The system of self-consistent models based on quasi-SMILES as a tool to predict the potential of nano-inhibitors of human lung carcinoma cell line A549 for different experimental conditions

ORCID Icon, ORCID Icon, ORCID Icon & ORCID Icon
Pages 306-313 | Received 23 Jun 2022, Accepted 11 Oct 2022, Published online: 06 Feb 2023

Abstract

The different features of the impact of nanoparticles on cells, such as the structure of the core, presence/absence of doping, quality of surface, diameter, and dose, were used to define quasi-SMILES, a line of symbols encoded the above physicochemical features of the impact of nanoparticles. The correlation weight for each code in the quasi-SMILES has been calculated by the Monte Carlo method. The descriptor, which is the sum of the correlation weights, is the basis for a one-variable model of the biological activity of nano-inhibitors of human lung carcinoma cell line A549. The system of models obtained by the above scheme was checked on the self-consistence, i.e., reproducing the statistical quality of these models observed for different distributions of available nanomaterials into the training and validation sets. The computational experiments confirm the excellent potential of the approach as a tool to predict the impact of nanomaterials under different experimental conditions. In conclusion, our model is a self-consistent model system that provides a user to assess the reliability of the statistical quality of the used approach.

Introduction

The application of nanoparticles in medicine (Singh et al. Citation2020), the ecological impact of nanomaterials (Kleandrova et al. Citation2014), and nano-toxicology (Alfaro-Moreno et al. Citation2013) are new and intensively developing fields of knowledge in natural sciences. Expanding the range of nanomaterials leads to very effective developments in the chemical industry, electronics, and medicine. Still, it also leads to an increase in ecological and human health safety problems (Toropova and Toropov Citation2022). Nanomaterials are expected to be applied in a large number of variations in properties such as size, shape, coating, and chemical composition, and properties without analogies at present (Zielińska et al. Citation2020, Lebre et al. Citation2022). It is possible to detect a group of new special endpoints related to nanomaterials’ genetic and ecological impact (e.g., carcinogenicity). The complexity of nanomaterials leads to problems in solving the task of assessing their safety and potential risks. The levels of exposure to nanomaterials under different conditions caused the necessity to develop tools that allow reliable indicators of dangerous nanomaterials (Panneerselvam and Choi Citation2014, Lebre et al. Citation2022).

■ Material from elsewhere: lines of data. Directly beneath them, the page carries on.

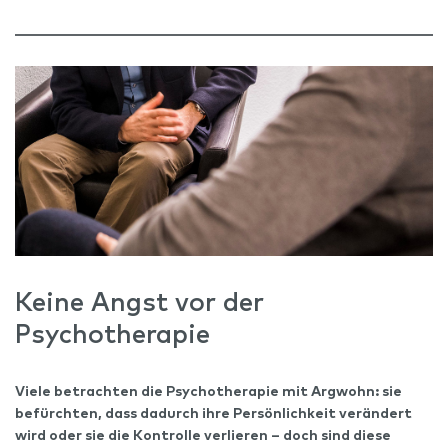
Keine Angst vor der
Psychotherapie
Viele betrachten die Psychotherapie mit Argwohn: sie
befürchten, dass dadurch ihre Persönlichkeit verändert
wird oder sie die Kontrolle verlieren –
doch sind diese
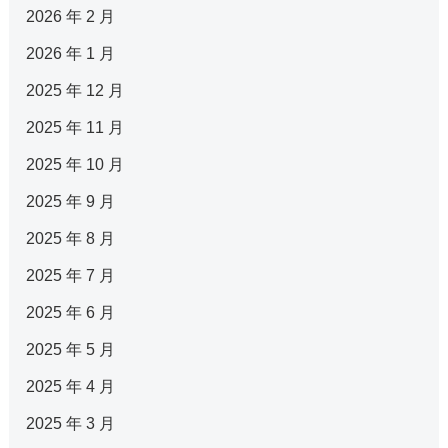
2026 年 2 月
2026 年 1 月
2025 年 12 月
2025 年 11 月
2025 年 10 月
2025 年 9 月
2025 年 8 月
2025 年 7 月
2025 年 6 月
2025 年 5 月
2025 年 4 月
2025 年 3 月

Like traditional substances, nanomaterials desire computational interpretation of their physicochemical and biochemical behavior. However, if quantitative structure–property/activity relationships (QSPRs/QSARs) for traditional substances are a fundamental research tool, nano-QSPR/QSAR has not yet become such a tool. The classic QSPR/QSAR analysis is based on different approaches representing the molecular structure and, as a rule, aims to select substances that are most suitable candidates for defined aims. Statistical standardization of the analysis of the physicochemical and biochemical behavior of nanomaterials, as well as for traditional substances, can be implemented through compliance with the so-called five principles of the OECD (Organization for Economic Cooperation and Development): (1) an endpoint must be defined; (2) the exact algorithm of calculation of the model is formulated; (3) the area of applicability of the model is clearly indicated; (4) statistical measures of model reliability are indicated; (5) finally, a mechanistic interpretation of the model is quite desirable, if possible (OECD Citation2014, Citation2020; Toropova and Toropov Citation2022). The molecular graph (Mercader et al. Citation2000) data on vectors of physicochemical parameters (Polyakova et al. Citation2006) were the most popular basis for QSPR/QSAR works from 1980x to 2000x. Later, the simplified molecular input-line entry system (SMILES) (Weininger Citation1988) became a novel representation of the molecular structure for the QSPR/QSAR (Toropov et al. Citation2005).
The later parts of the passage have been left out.